◆ ABOUT THIS EXERCISE
Report every line below that holds the word "pada".

◆ THE RECORDS

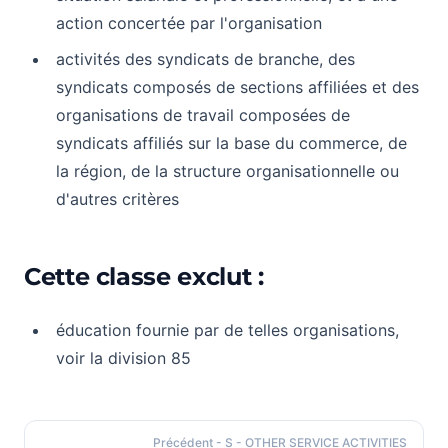
action concertée par l'organisation
activités des syndicats de branche, des
syndicats composés de sections affiliées et des
organisations de travail composées de
syndicats affiliés sur la base du commerce, de
la région, de la structure organisationnelle ou
d'autres critères
Cette classe exclut :
éducation fournie par de telles organisations,
voir la division 85
Précédent
- S - OTHER SERVICE ACTIVITIES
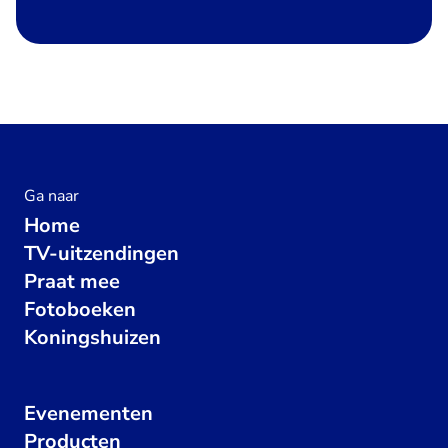
Ga naar
Home
TV-uitzendingen
Praat mee
Fotoboeken
Koningshuizen
Evenementen
Producten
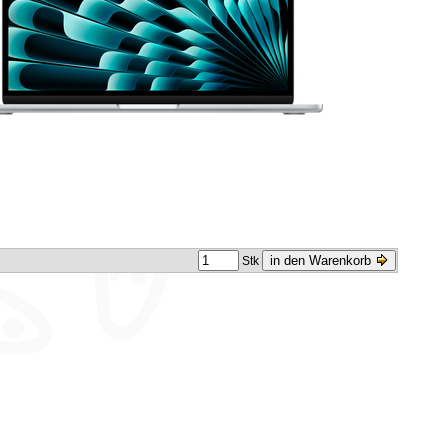
in den Warenkorb
Stk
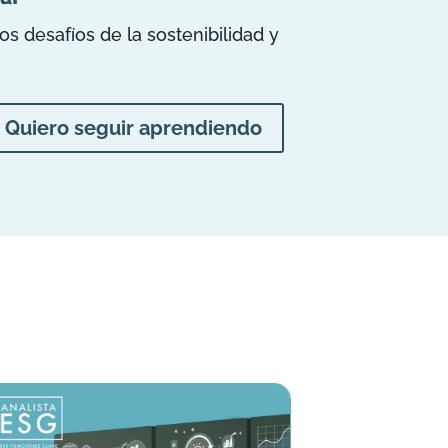
 desafíos de la sostenibilidad y
Quiero seguir aprendiendo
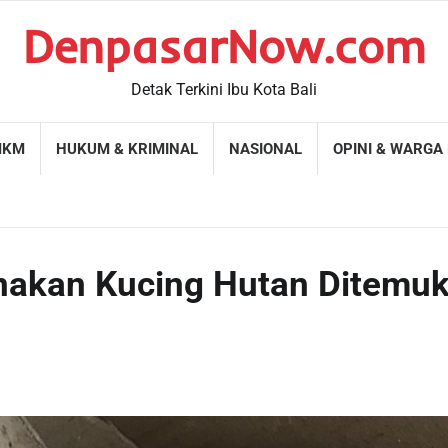
DenpasarNow.com
Detak Terkini Ibu Kota Bali
MKM
HUKUM & KRIMINAL
NASIONAL
OPINI & WARGA
Anakan Kucing Hutan Ditemu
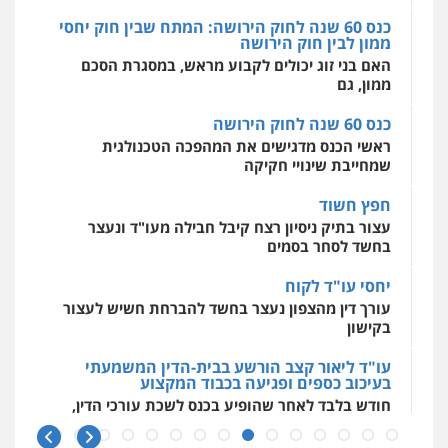
מרכז התחלה חדשה
כנס 60 שנה לחוק הירושה: המתח שבין חוק יחסי
אסירים
עבירות מין
שירותים מקצועיים
ממון לבין חוק הירושה
לעורכי דין
האם בני זוג יכולים לקבוע מראש, במסגרת הסכם
0544500346
ממון, גם
כנס 60 שנה לחוק הירושה
ראשי הכנס מדגישים את המהפכה הטכנולגית
שמחייבת שינויי חקיקה
חפץ חשוד
עצור בתיק ניסיון רצח קיבל חבילה מעו"ד ונעצר
בחשד לסחר בסמים
יחסי עו"ד לקוח
עורך דין מהצפון נעצר בחשד להברחת חשיש לעצור
בקישון
עו"ד ליאור קצב הורשע בבית-הדין המשמעתי
בעיכוב כספים ופגיעה בכבוד המקצוע
חודש בלבד לאחר שהופיע בכנס לשכת עורכי הדין,
קצב הורשע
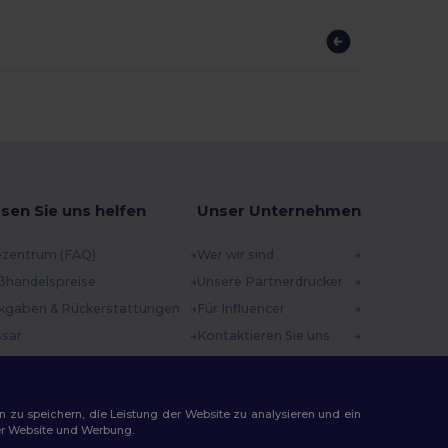
sen Sie uns helfen
Unser Unternehmen
ezentrum (FAQ)
Wer wir sind
ßhandelspreise
Unsere Partnerdrucker
kgaben & Rückerstattungen
Für Influencer
ssar
Kontaktieren Sie uns
sandmethoden
Karrierezentrum
scheincodes
n zu speichern, die Leistung der Website zu analysieren und ein
rer Website und Werbung.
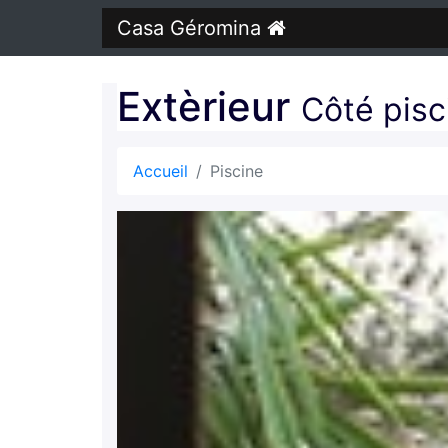
Casa Géromina
Extèrieur
Côté pisc
Accueil
Piscine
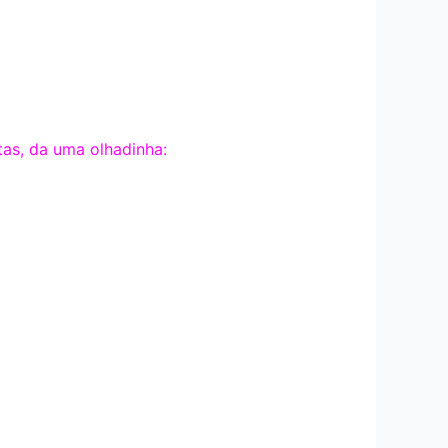
as, da uma olhadinha:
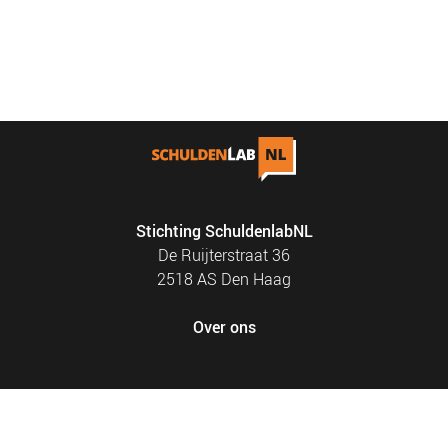
Stichting SchuldenlabNL
De Ruijterstraat 36
2518 AS Den Haag
Over ons
FOOTER
PRIVACY EN COOKIES
MENU
SITEMAP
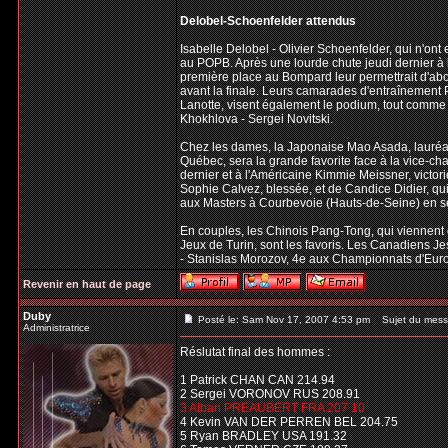
Delobel-Schoenfelder attendus
Isabelle Delobel - Olivier Schoenfelder, qui n'ont
au POPB. Après une lourde chute jeudi dernier à 
première place au Bompard leur permettrait d'abo
avant la finale. Leurs camarades d'entraînement P
Lanotte, visent également le podium, tout comme 
Khokhlova - Sergei Novitski.
Chez les dames, la Japonaise Mao Asada, lauréate
Québec, sera la grande favorite face à la vice-ch
dernier et à l'Américaine Kimmie Meissner, victo
Sophie Calvez, blessée, et de Candice Didier, qui
aux Masters à Courbevoie (Hauts-de-Seine) en 
En couples, les Chinois Pang-Tong, qui viennent
Jeux de Turin, sont les favoris. Les Canadiens Je
- Stanislas Morozov, 4e aux Championnats d'Euro
Revenir en haut de page
Duby
Posté le: Sam Nov 17, 2007 4:53 pm
Sujet du mess
Administratrice
Réslutat final des hommes :
1 Patrick CHAN CAN 214.94
2 Sergei VORONOV RUS 208.91
3 Alban PREAUBERT FRA 207.10
4 Kevin VAN DER PERREN BEL 204.75
5 Ryan BRADLEY USA 191.32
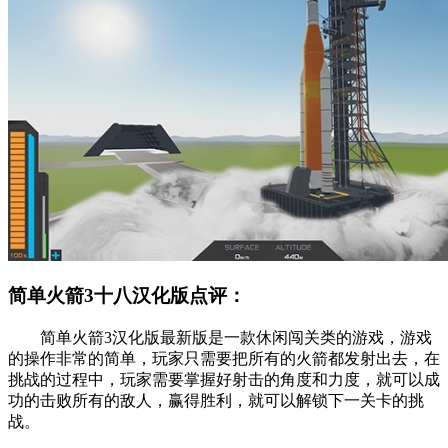
简单火箭3十八汉化版点评：
简单火箭3汉化版最新版是一款休闲闯关类的游戏，游戏
的操作非常的简单，玩家只需要把所有的火箭都发射出去，在
挑战的过程中，玩家需要掌握好射击的角度和力度，就可以成
功的击败所有的敌人，赢得胜利，就可以解锁下一关卡的挑
战。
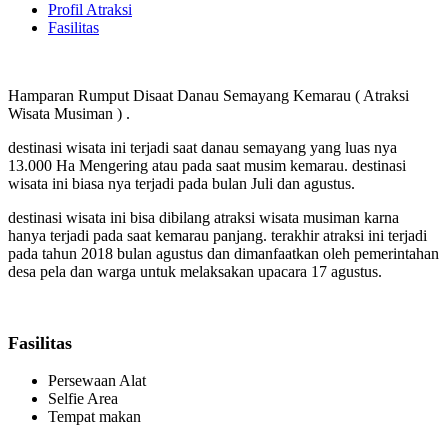
Profil Atraksi
Fasilitas
Hamparan Rumput Disaat Danau Semayang Kemarau ( Atraksi
Wisata Musiman ) .
destinasi wisata ini terjadi saat danau semayang yang luas nya
13.000 Ha Mengering atau pada saat musim kemarau. destinasi
wisata ini biasa nya terjadi pada bulan Juli dan agustus.
destinasi wisata ini bisa dibilang atraksi wisata musiman karna
hanya terjadi pada saat kemarau panjang. terakhir atraksi ini terjadi
pada tahun 2018 bulan agustus dan dimanfaatkan oleh pemerintahan
desa pela dan warga untuk melaksakan upacara 17 agustus.
Fasilitas
Persewaan Alat
Selfie Area
Tempat makan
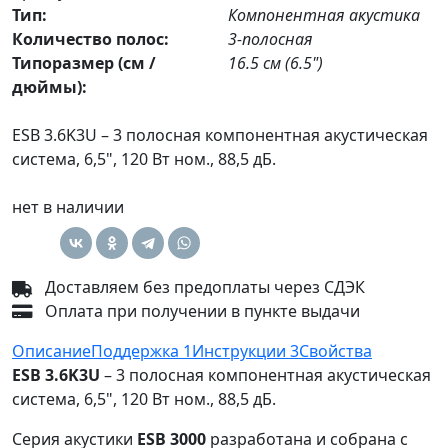
Тип:
Компонентная акустика
Количество полос:
3-полосная
Типоразмер (см /
16.5 см (6.5")
дюймы):
ESB 3.6K3U – 3 полосная компонентная акустическая
система, 6,5", 120 Вт ном., 88,5 дБ.
нет в наличии
Доставляем без предоплаты через СДЭК
Оплата при получении в пункте выдачи
Описание
Поддержка
1
Инструкции
3
Свойства
ESB 3.6K3U
– 3 полосная компонентная акустическая
система, 6,5", 120 Вт ном., 88,5 дБ.
Серия акустики
ESB 3000
разработана и собрана с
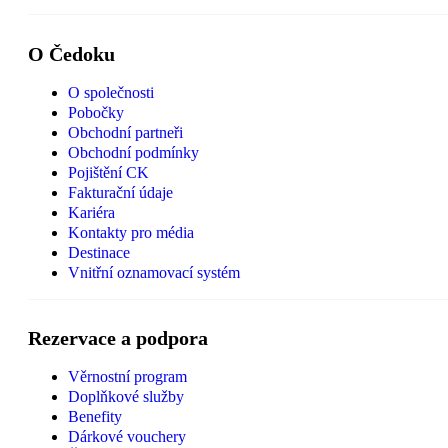
O Čedoku
O společnosti
Pobočky
Obchodní partneři
Obchodní podmínky
Pojištění CK
Fakturační údaje
Kariéra
Kontakty pro média
Destinace
Vnitřní oznamovací systém
Rezervace a podpora
Věrnostní program
Doplňkové služby
Benefity
Dárkové vouchery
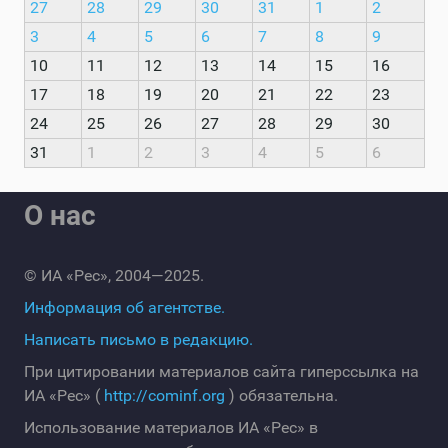
27
28
29
30
31
1
2
3
4
5
6
7
8
9
10
11
12
13
14
15
16
17
18
19
20
21
22
23
24
25
26
27
28
29
30
31
1
2
3
4
5
6
О нас
© ИА «Рес», 2004—2025.
Информация об агентстве.
Написать письмо в редакцию.
При цитировании материалов сайта гиперссылка на
ИА «Рес» (
http://cominf.org
) обязательна.
Использование материалов ИА «Рес» в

◆ SOLVED EXERCISE
13.000 Ha Mengering atau pada saat musim kemarau. destinasi
wisata ini biasa nya terjadi pada bulan Juli dan agustus.
hanya terjadi pada saat kemarau panjang. terakhir atraksi ini terjadi
pada tahun 2018 bulan agustus dan dimanfaatkan oleh pemerintahan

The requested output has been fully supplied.